当社は国内に29の拠点があり、毎月の収支をそれぞれのセンターで出しています。無論、購入した金額、月々の保守メンテナンス費もこの収支の中に入ってくるため、相応の効果を出さないと、高蔵寺センターのマイナス収支もどんどん増えることになります。回収期間の見積もりや、AMR導入後の現実的な生産性をどのように上げていくかの説明に苦心しました。
また「AMR向きの倉庫が別にあるのに、なぜ高蔵寺からなのか?」という意見に対しても説得が必要でした。最終的には、高蔵寺センターがお客様に見学していただけるモデルセンターになっていたということと、荷主様の自動化機器へのご理解が高かったため、先にこちらにAMRを入れるということで社内のコンセンサスを取ることができました。

Q.AMR導入の検討開始と、実際に導入を決定・稼働開始したそれぞれの時期についてお聞かせください。

2023年5月から同年7月初旬までの3ヶ月間と、2023年8月末から同年10月初旬まで、2回のPoC(概念実証)を行いました。このテスト結果を見て本導入を決定し、実際に本導入が始まったのが2024年5月です。

Q.本導入決定までの間に、PoCを2回行っていますが、2回実施した理由と経緯を教えてください。

1回目のPoCでベースにしたロード・アンロードの場所や、作業手順は私の前任者が決めたやり方でした。私が引き継ぎ直後に1回目のPOCを行ったところ、この環境設定は実際に実現したいものと少し乖離があるなと感じました。そこでラピュタさんの担当と話して、PoCを再度行うことができるかを確認したところ、問題ないとの回答でした。
PoCは費用がかかるものなので、会社の承認を得る必要があります。ただ弊社は購入の方向で検討していたため、検証は納得いくまでしっかりとやるべき、というのが会社の意向でもありました。そこで「1回目で思ったほどの効果が出なかったので、その課題を克服するべく、より効果が出るやり方で2回目を行わせてほしい」と社内を説得し、検証のためなら問題ない、という回答を得たため2回目のPoCが実現できた、というのが経緯です。
最終的な社内の説得材料としても、「トライアルでこれだけの数字が出ている」という自信を持っておきたかったのです。結果として、2回目のPoCである程度いい数字が出たので、将来的にもっと良くなる可能性が高いというポジティブな内容を、説得材料に付加できました。
PoCを2回実施したおかげで、目標数値が明確になった状態となりましたし、本導入もスムーズに進んでいきました。
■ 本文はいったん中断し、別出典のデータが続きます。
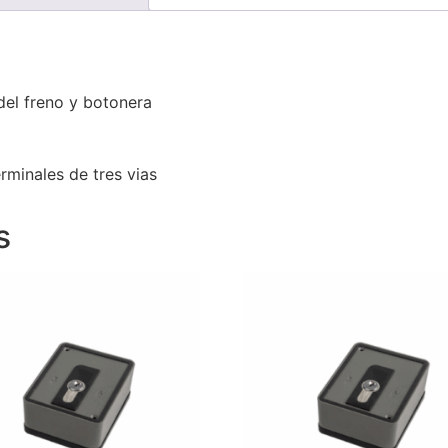
del freno y botonera
minales de tres vi­as
s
Q.AMR導入準備にあたって、オペレーションやロケーションの変更・調整などはどの程度ありましたか?

ラピュタPA-AMRに決めた理由のひとつは、「現場の業務を止めることなく、そのままのレイアウトで導入できる」というものでした。荷主様にご迷惑をかけずに導入できるため、弊社としてもかなり大きな要素です。とはいえ、もともと台車ピッキングをメインとした考え方の現場レイアウトだったので、台車とAMRが行き交うために通路幅を若干広げたりなどの微調整は行いました。その調整も業務終了後に毎日少しずつ行い、1週間ぐらいで終わる程度でしたので、それほど大きくは変えていない印象です。
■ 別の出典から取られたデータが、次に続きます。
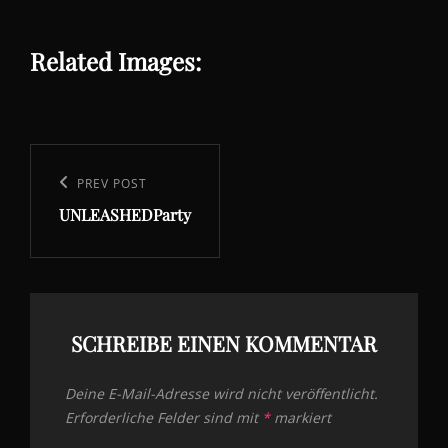
Related Images:
Beitragsnavigation
Previous
PREV POST
UNLEASHEDParty
Post
SCHREIBE EINEN KOMMENTAR
Deine E-Mail-Adresse wird nicht veröffentlicht.
Erforderliche Felder sind mit
*
markiert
Q. AMRの現場受け入れでの結果や、現場スタッフの方の声や感想などあればお聞かせください。

はじめて触れたときは機械に対しての”アレルギー”のようなものが多少あったように思います。その多くは「勝手に動いてこちらに向かってくるからちょっと怖い」というようなものでした。その感覚を解消すべく、PoCは3ヶ月ほどの期間を設けて、現場でトライアルを実施しました。最初はAMRが近づいてきたら皆、気になって手が止まってしまっていました。そのために作業遅れが進んでしまうことも。存在に慣れてないから、スタッフの方が止まってしまったのです。またトライアル期間中ということで「高価なものをお借りしている」という意識も強くあり、壊したらとんでもないことになると考えていたスタッフもいて、近寄りがたい存在になっていた印象があります。
ただし、1ヶ月もしないうちにAMRの存在にスタッフが慣れていき、AMRが動いていても空気のようにすれ違うようになりました。また当初は「人の代わりになる」というところで、一部には仕事を取られると考えていた方もいらっしゃって、実際に派遣スタッフの方から「私の仕事はなくなってしまうのでしょうか?」と質問をされたこともありました。そんな意識も、ロボットと「協働する」という意識が広まるにつれてすっかり解消されてきたように思います。
また一時は、AMRでのピッキングと台車でのマニュアルピッキングを「分離」させるという考え方もありました。しかしスペースの問題などがあり、当センターの環境では分離するメリットが見つかりませんでした。そのため、いまはAMRピッキングと、マニュアルピッキングをセンター内で混在させています。もともと、ひとつの作業を人と「協働」できるというのがAMRのメリットですが、考え方を少し拡大して、従来のマニュアルピッキングとも作業をクロスさせ、センター全体規模で複数作業を「協働」させて効率化を図ろう、というのがいまの当社の考え方です。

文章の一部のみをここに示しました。